Deaths due to Malaria: Despite disruptions to prevention, diagnostic and treatment services during the pandemic, countries around the world have largely held the line against further setbacks to malaria control.

– There were an estimated 6.19 lakh malaria deaths globally in 2021 compared to 6.25 lakh in the first year of the pandemic in 2020. In 2019, before the pandemic struck, the number of deaths stood at 5.68 lakh. 

Malaria cases: Malaria cases continued to rise between 2020 and 2021, but at a slower rate than in the period 2019 to 2020. The global tally of malaria cases reached 247 million in 2021, compared to 245 million in 2020 and 232 million in 2019. 
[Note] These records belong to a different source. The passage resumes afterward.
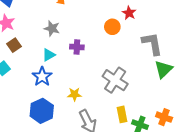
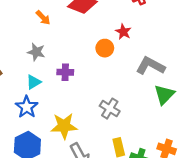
gray L-shape: (152, 44) -> (151, 66), turned -50
gray cross: (115, 80) -> (110, 109), size x0.7
yellow star: (74, 94) -> (64, 126), size x1.6

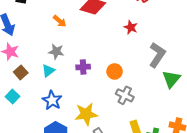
orange circle: (105, 48) -> (115, 71), moved
gray L-shape: (151, 66) -> (157, 55), turned 100
cyan triangle: (33, 82) -> (48, 71), moved

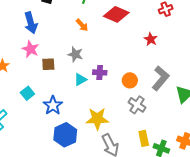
gray L-shape: (157, 55) -> (161, 78), moved
cyan triangle: (48, 71) -> (80, 79), moved
brown square: (21, 72) -> (48, 64), moved, turned 32
blue star: (52, 100) -> (53, 105), moved

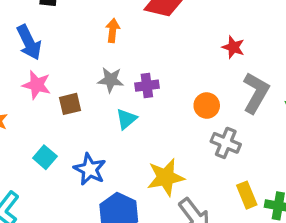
orange arrow: (82, 25) -> (113, 30), turned -120
red star: (151, 39) -> (233, 47), moved
purple cross: (100, 72) -> (147, 86), moved

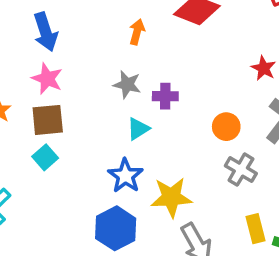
brown square: (70, 104) -> (48, 120), moved, size x1.4
blue star: (90, 169) -> (125, 176), moved

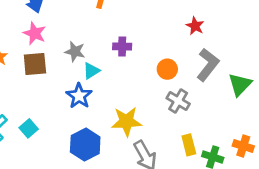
gray star: (127, 84) -> (75, 51), moved
cyan triangle: (138, 129) -> (91, 71), moved
cyan square: (45, 157) -> (29, 128), moved
blue star: (125, 176) -> (79, 96), moved

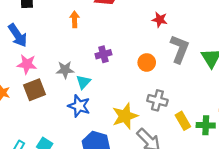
gray cross: (178, 101) -> (157, 100), moved

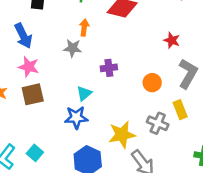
gray star: (65, 70) -> (73, 48), moved
blue star: (79, 106) -> (76, 117), turned -30
yellow rectangle: (183, 121) -> (180, 110), moved

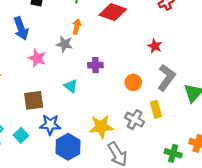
pink star: (29, 67) -> (37, 58), moved
cyan triangle: (84, 93) -> (71, 86), turned -48
brown square: (33, 94) -> (34, 100), moved
blue star: (76, 117) -> (50, 125), moved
High-Burden Malaria Countries: Among the 11 high-burden countries, five — the Democratic Republic of the Congo, Ghana, India, Niger and the United Republic of Tanzania — recorded a decline in deaths.

– But these countries continued to contribute heavily to the global disease burden.

Hurdles against malaria control: Funding to deploy new tools to help defeat malaria, impeding progress due to mutating parasites which can evade rapid diagnostic tests, increasing drug resistance and the invasion of an urban-adapted mosquito in Africa which is resistant to most insecticides used in this geography.

Progress on ending malaria: The WHO Global technical strategy for malaria 2016–2030 aims to reduce malaria case incidence and mortality rates by at least 40% by 2020, at least 75% by 2025 and at least 90% by 2030 against a 2015 baseline.

– In 2021, the case incidence was 48 per cent off track — at 59 cases per 1,000 population at risk, compared to a target of 31. Death incidence is also 48% off track — 14.8 in 2021 against a target of 7.8. If these trends continue, the world will be 88% off target in its fight against malaria.